A gunman fired on a parade in honour of Martin Luther King in Baton Rouge, Louisiana, yesterday, killing one man and seriously injuring three children.

While details of the incident remained sketchy, police said last night that they were searching for at least one assailant believed to be an African American man.

The shooting cast a pall over the annual Martin Luther King holiday which was celebrated across the United States yesterday.

Schools, banks and many businesses closed and for the first time the New York stock markets also stayed shuttered for the day.

"There was fighting and someone pulled out a gun and started firing," Charles Armstrong, a police officer, said. The gunman then ran off.

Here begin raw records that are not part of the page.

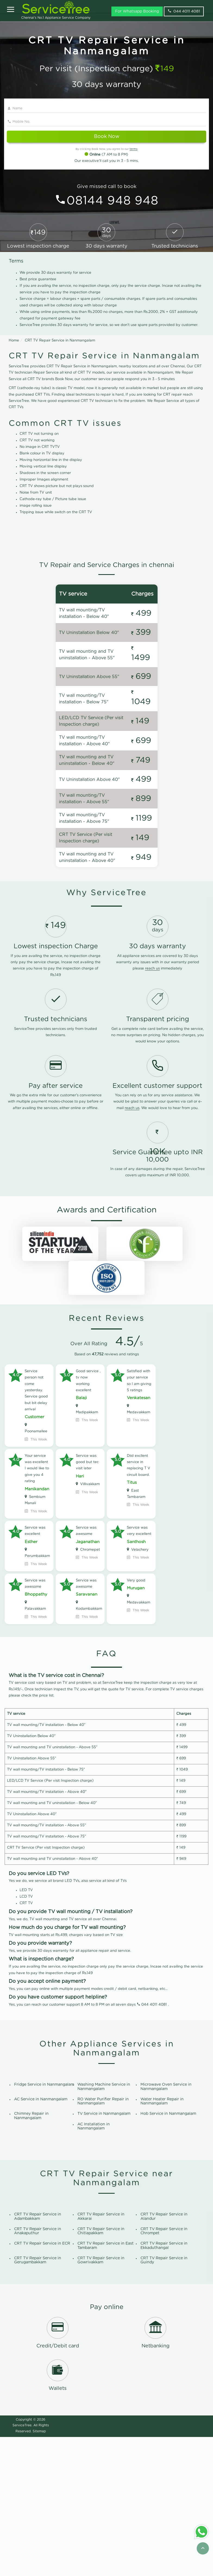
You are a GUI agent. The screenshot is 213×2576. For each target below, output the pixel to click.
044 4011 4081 (154, 2144)
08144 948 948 (112, 201)
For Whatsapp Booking (137, 11)
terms (133, 149)
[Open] (10, 10)
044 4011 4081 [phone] (184, 11)
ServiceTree (22, 2564)
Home (14, 340)
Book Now (106, 136)
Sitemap (39, 2570)
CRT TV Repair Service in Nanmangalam (60, 340)
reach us (152, 1107)
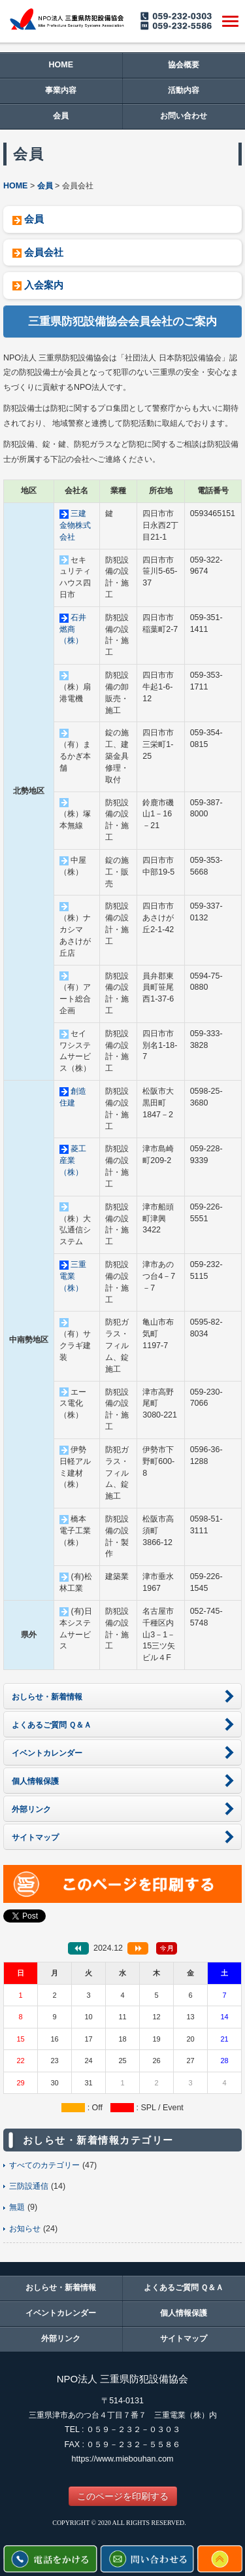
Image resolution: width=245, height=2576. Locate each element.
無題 (17, 2207)
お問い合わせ (183, 115)
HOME (61, 64)
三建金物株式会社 (75, 525)
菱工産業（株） (72, 1160)
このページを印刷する (123, 2496)
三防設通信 (28, 2186)
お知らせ (25, 2228)
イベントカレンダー (60, 2313)
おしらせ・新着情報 (60, 2287)
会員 (61, 115)
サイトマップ (183, 2338)
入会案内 (43, 284)
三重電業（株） (72, 1276)
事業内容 (60, 90)
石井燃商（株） (72, 629)
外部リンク (60, 2338)
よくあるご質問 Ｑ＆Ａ (183, 2287)
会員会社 (43, 252)
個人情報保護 (183, 2313)
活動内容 (183, 90)
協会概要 (183, 64)
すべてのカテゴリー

A police spokesman, Don Kelly, said the gunshots sparked "mass pandemonium" in the crowd watching the parade, which began at a city high school and headed for the city centre.

Police have ruled out a racial motive for the shooting as all four victims were said to be black. A 25-year-old man was killed outright, police said. A six-year-old girl was in a critical condition with a gunshot wound in the back.

Listed in serious condition was an 11-year-old girl with gunshot wounds to the legs and hand. A nine-year-old boy suffered a leg wound.

King, who won a Nobel Peace Prize for his civil-rights efforts, was shot on 4 April 1968 while standing on a balcony of the Lorraine Motel in Memphis, Tennessee.

At the weekend, the city of Memphis launched a three-month schedule of events to mark his life.

President Bill Clinton yesterday helped paint walls in a Washington DC High School to mark the holiday and dispatched many of his Cabinet members to church services and commemorative parades around the country. He also pledged additional government funding for civil-rights enforcement.

The announcements in Memphis on Sunday were marred by a demonstration by 50 members of the Ku Klux Klan who were protesting that Martin Luther King Day was made an official federal holiday by Congress in 1986.

After a slow start, the holiday has increasingly been respected across the country.

Commenting on yesterday's shooting, Eddie Crawford, from the Baton Rouge chapter of the NAACP, the national black- rights association, said: "There has never been an incident like this."

Noting that the parade passed by poor housing in the city, he said: "Any time you have a lot of young people, you're going to have a problem with guns."